Pelo exposto, por inadmissível nesta fase, não admito o recurso apresentado pelos réus/reconvintes do despacho datado de 02 de março de 2017 (ref.ª 10…6).» Inconformados com este despacho, dele vieram reclamar os Apelantes, concluindo o seguinte: «1. O Tribunal a quo, por Despacho de 02 de Março de 2017 (Ref.ª 10…6), rejeitou a Reconvenção deduzida pelos RR., nos termos do disposto no n.º 2 do artigo 266º do Cód. Proc. Civil.

  1. Inconformados com essa Decisão, vieram os RR. interpor recurso de Apelação, após a decisão que colocou termo à causa, nos termos e para os efeitos do disposto no n.º 3 do artigo 644º do Cód. Proc. Civil.

  2. O Tribunal a quo, pelo Despacho Reclamado, rejeitou esse Recurso invocando que a Decisão Recorrida admitia apelação autónoma, nos termos da al. b) do n.º 1 do Cód. Proc. Civil, já que da mesma havia resultado uma absolvição do A. da instância.

  3. No entanto, o Despacho Recorrido nada refere sobre o destino dos pedidos reconvencionais que não foram admitidos – não absolve o A./Reconvindo da instância reconvencional relativamente a tais pedidos.

  4. Do Despacho Recorrido não resultou qualquer juízo sobre o mérito da Reconvenção nem tão pouco a identificação de qualquer uma das irregularidades taxativamente elencadas nos artigos 277º e 278º do Cód.
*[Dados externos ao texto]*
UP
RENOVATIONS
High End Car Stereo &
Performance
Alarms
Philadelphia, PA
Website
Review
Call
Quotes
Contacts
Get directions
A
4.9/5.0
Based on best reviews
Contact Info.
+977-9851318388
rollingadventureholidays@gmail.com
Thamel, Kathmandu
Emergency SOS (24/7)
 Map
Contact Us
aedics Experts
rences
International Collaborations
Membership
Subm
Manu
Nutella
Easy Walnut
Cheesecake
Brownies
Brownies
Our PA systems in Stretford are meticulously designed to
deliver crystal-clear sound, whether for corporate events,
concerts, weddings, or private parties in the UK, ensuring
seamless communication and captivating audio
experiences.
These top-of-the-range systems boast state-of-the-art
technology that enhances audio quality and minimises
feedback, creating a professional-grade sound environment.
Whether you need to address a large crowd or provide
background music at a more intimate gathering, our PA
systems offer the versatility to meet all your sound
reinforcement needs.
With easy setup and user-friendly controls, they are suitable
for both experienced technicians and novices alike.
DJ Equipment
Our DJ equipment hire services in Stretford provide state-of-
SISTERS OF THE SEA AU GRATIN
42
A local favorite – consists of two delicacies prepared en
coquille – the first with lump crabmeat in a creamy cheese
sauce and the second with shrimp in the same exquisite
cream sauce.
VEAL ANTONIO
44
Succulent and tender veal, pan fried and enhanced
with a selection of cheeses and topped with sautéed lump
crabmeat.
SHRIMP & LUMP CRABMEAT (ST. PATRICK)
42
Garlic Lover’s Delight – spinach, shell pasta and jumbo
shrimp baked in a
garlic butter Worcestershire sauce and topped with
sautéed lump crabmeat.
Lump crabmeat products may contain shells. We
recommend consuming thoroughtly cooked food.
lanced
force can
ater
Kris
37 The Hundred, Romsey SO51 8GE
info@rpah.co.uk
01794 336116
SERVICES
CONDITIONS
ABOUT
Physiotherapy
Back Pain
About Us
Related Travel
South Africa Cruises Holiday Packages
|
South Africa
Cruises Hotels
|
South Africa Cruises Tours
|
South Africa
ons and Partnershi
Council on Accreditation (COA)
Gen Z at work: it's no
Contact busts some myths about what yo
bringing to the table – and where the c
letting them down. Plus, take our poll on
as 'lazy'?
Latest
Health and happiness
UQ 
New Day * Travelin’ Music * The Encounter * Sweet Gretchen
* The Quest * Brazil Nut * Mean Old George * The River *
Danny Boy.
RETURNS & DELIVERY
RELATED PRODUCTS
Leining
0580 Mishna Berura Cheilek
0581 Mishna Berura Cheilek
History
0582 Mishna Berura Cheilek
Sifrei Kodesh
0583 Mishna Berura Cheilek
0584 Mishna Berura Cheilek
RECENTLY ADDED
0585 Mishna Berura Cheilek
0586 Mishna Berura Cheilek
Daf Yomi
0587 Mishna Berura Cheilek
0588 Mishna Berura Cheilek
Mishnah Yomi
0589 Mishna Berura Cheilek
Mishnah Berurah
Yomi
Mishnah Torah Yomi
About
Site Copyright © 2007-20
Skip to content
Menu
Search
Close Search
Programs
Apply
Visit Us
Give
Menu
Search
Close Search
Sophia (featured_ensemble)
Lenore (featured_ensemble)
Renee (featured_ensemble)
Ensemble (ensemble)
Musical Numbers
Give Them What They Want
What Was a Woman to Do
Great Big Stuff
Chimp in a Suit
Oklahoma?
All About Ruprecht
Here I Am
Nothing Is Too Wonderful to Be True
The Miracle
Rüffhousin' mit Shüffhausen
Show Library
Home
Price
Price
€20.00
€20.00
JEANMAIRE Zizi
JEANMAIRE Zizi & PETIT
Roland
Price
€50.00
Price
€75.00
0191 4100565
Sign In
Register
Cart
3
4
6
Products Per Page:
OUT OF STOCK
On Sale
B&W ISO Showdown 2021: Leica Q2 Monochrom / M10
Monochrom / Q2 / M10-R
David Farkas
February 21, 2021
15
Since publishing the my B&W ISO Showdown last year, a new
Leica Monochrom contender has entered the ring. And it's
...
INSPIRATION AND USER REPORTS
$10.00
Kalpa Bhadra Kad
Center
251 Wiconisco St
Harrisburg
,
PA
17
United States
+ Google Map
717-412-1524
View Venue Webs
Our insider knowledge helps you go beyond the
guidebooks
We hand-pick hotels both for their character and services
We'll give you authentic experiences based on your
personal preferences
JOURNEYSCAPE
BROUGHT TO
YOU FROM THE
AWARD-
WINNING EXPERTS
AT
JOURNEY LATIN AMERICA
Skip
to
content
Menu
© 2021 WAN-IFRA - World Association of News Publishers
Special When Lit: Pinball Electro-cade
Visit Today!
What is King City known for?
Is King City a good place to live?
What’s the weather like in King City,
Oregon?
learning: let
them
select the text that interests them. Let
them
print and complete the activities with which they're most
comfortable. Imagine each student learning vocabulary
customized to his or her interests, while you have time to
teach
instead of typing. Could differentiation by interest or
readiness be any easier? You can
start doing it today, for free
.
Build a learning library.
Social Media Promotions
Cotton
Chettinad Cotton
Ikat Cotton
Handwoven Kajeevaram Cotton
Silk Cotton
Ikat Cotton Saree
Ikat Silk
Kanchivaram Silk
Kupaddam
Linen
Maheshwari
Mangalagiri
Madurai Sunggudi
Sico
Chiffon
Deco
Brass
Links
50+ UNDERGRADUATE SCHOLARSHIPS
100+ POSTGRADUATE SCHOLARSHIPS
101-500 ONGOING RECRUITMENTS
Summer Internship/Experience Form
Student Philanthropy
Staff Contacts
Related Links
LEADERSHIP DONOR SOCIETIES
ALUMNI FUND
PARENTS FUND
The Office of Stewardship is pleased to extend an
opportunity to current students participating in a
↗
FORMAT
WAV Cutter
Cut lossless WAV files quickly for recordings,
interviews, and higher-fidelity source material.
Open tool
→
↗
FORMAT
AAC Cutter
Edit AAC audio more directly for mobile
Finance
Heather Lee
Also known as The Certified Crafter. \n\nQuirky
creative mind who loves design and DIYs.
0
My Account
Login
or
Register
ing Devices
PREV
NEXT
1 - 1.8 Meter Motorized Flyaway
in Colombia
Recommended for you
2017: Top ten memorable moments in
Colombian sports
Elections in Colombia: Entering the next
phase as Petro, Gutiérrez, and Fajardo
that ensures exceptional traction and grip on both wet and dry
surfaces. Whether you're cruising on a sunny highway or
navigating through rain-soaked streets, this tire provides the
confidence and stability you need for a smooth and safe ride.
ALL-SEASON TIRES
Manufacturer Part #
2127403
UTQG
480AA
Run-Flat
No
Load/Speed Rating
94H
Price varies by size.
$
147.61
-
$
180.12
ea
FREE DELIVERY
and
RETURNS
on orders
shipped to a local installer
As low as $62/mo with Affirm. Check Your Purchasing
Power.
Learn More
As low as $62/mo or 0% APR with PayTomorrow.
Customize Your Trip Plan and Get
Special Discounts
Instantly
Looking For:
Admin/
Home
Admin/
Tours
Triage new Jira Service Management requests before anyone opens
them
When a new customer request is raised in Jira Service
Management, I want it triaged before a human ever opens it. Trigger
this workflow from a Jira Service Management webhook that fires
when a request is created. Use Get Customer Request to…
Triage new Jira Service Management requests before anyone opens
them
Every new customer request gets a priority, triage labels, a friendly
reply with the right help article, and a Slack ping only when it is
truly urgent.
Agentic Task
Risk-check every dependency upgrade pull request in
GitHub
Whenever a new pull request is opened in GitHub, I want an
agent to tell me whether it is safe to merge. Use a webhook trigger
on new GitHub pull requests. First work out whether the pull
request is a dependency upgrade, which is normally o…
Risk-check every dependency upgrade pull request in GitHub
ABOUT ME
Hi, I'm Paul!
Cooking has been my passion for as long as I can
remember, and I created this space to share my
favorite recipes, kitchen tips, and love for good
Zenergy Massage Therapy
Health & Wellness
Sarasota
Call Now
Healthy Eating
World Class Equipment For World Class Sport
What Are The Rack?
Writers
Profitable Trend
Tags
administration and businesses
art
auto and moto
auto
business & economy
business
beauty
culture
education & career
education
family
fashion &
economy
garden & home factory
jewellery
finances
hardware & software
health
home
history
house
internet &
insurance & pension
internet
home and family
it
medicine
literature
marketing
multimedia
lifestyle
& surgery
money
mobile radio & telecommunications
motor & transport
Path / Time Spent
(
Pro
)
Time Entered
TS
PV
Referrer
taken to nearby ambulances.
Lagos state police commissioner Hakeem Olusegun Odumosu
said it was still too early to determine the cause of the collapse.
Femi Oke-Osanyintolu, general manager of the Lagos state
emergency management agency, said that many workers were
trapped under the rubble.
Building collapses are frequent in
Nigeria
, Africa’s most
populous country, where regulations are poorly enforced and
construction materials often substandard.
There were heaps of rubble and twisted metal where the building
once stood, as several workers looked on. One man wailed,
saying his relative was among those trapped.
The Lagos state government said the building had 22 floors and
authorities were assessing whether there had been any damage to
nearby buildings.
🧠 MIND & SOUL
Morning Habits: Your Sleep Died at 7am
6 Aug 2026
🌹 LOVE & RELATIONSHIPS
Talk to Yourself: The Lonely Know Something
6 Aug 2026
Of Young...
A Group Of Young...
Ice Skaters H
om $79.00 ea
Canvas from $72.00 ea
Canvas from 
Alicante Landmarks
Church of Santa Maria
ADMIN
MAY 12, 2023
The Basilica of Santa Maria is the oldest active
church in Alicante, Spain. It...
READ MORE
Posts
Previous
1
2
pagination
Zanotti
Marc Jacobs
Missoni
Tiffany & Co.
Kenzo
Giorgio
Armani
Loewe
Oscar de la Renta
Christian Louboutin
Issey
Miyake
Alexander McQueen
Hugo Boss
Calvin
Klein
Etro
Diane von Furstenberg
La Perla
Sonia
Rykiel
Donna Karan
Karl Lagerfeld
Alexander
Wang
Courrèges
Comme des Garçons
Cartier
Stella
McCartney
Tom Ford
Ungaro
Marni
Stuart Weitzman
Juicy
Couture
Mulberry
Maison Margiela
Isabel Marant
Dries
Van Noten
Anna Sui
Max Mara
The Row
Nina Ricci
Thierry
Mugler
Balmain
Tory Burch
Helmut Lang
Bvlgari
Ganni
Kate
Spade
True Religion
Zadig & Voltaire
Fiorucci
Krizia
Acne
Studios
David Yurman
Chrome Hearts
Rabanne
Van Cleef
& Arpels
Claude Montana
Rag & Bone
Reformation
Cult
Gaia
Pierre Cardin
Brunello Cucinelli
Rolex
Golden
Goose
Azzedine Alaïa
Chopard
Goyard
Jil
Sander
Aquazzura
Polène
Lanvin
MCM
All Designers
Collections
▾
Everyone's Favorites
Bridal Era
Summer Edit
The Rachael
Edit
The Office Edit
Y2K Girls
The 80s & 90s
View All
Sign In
Proc. Civil, conducentes, respectivamente, à extinção ou à absolvição da instância.

  5. Nem resultou pronúncia expressa acerca de qualquer absolvição da instância, pois que apenas se pronunciou quanto à rejeição do pedido reconvencional.

  6. Assim, não estaríamos já no âmbito de aplicação do artigo 644º, n.º 1, al. b) do Cód. Proc. Civil, que obriga à dedução de recurso de apelação autónomo.

  7. Veja-se, a este propósito, a Decisão Singular proferida em 26 de Novembro de 2015, pelo Tribunal da Relação de Lisboa, nos autos que com o n.º 469/14.6TVLSB correm termos pelo Juízo Local Cível- Juiz … (Relator, Rui da Ponte Gomes), numa situação em tudo idêntica à ora em apreço.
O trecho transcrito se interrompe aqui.